Le 13/11/2024 à 15:45, Roberto Polverelli Monti via slurm-users a écrit :
Hello Patrick,
On 11/13/24 12:01 PM, Patrick Begou via slurm-users wrote:
As using this GPU resource increase I would like to manage this resource with Gres to avoid usage conflict. But at this time my setup do not works as I can reach a GPU without reserving it:
srun -n 1 -p tenibre-gpu ./a.out
can use a GPU even if the reservation do not specify this resource (checked with running nvidia-smi on the node). "tenibre-gpu" is a slurm partition with only this gpu node.
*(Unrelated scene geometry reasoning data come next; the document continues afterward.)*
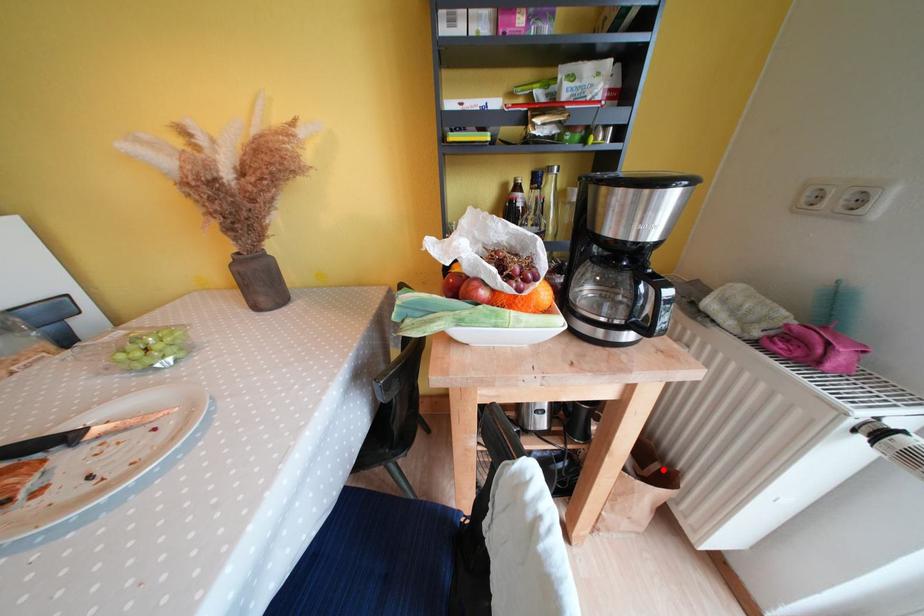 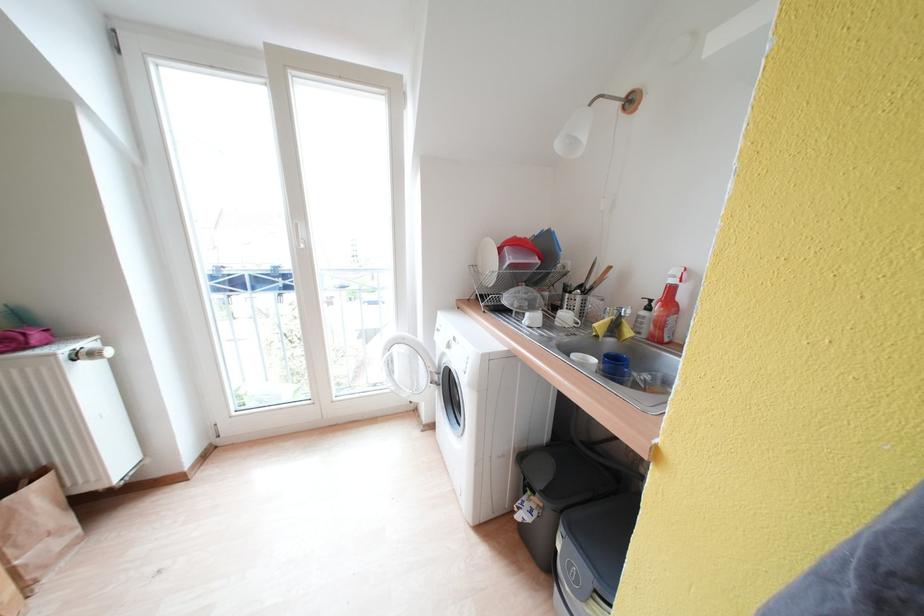 Locate, in the second image, the point that corresponds to the highlighted location in the first image.

(30, 485) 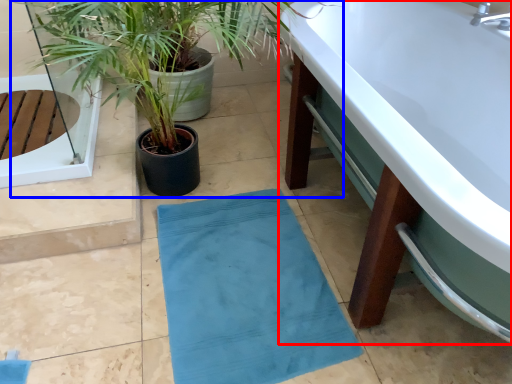 Question: Which of the following is the farthest to the observer, bathtub (highlighted by a red box) or houseplant (highlighted by a blue box)?

Choices:
 (A) bathtub
 (B) houseplant

Answer: (B) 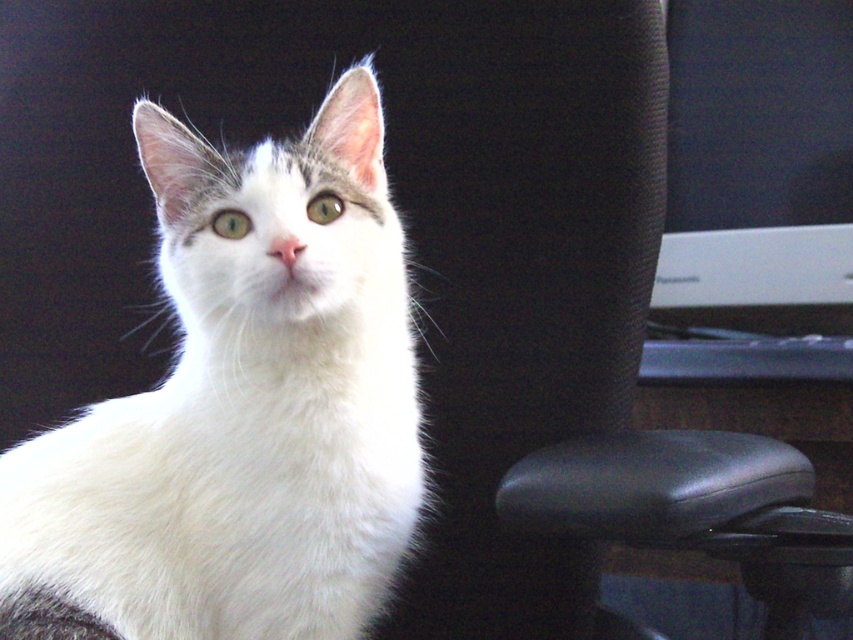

I think what you're looking for is the ConstrainDevices parameter in cgroup.conf.
See here:
Best,
Hi Roberto,
thanks for pointing to this parameter. I set it, update all the nodes, restart slurmd everywhere but it does not change the behavior. However, when looking in the slurmd log on the GPU node I notice this information:
[2024-11-13T16:41:08.434] debug: CPUs:32 Boards:1 Sockets:8 CoresPerSocket:4 ThreadsPerCore:1 *[2024-11-13T16:41:08.434] debug: gres/gpu: init: loaded* *[2024-11-13T16:41:08.434] WARNING: A line in gres.conf for GRES gpu:A100-40 has 1 more configured than expected in slurm.conf. Ignoring extra GRES.* *[2024-11-13T16:41:08.434] WARNING: A line in gres.conf for GRES gpu:A100-80 has 1 more configured than expected in slurm.conf. Ignoring extra GRES.* [2024-11-13T16:41:08.434] debug: gpu/generic: init: init: GPU Generic plugin loaded [2024-11-13T16:41:08.434] topology/none: init: topology NONE plugin loaded [2024-11-13T16:41:08.434] route/default: init: route default plugin loaded [2024-11-13T16:41:08.434] CPU frequency setting not configured for this node [2024-11-13T16:41:08.434] debug: Resource spec: No specialized cores configured by default on this node [2024-11-13T16:41:08.434] debug: Resource spec: Reserved system memory limit not configured for this node [2024-11-13T16:41:08.434] debug: Reading cgroup.conf file /etc/slurm/cgroup.conf [2024-11-13T16:41:08.434] error: MaxSwapPercent value (0.0%) is not a valid number [2024-11-13T16:41:08.436] debug: task/cgroup: init: core enforcement enabled [2024-11-13T16:41:08.437] debug: task/cgroup: task_cgroup_memory_init: task/cgroup/memory: total:257281M allowed:100%(enforced), swap:0%(enforced), max:100%(257281M) max+swap:100%(514562M) min:30M kmem:100%(257281M permissive) min:30M swappiness:0(unset) [2024-11-13T16:41:08.437] debug: task/cgroup: init: memory enforcement enabled *[2024-11-13T16:41:08.438] debug: task/cgroup: task_cgroup_devices_init: unable to open /etc/slurm/cgroup_allowed_devices_file.conf: No such file or directory* [2024-11-13T16:41:08.438] debug: task/cgroup: init: device enforcement enabled [2024-11-13T16:41:08.438] debug: task/cgroup: init: task/cgroup: loaded [2024-11-13T16:41:08.438] debug: auth/munge: init: Munge authentication plugin loaded
So something is wrong in may gres.conf file I think as I ttry do configure 2 different devices on the node may be?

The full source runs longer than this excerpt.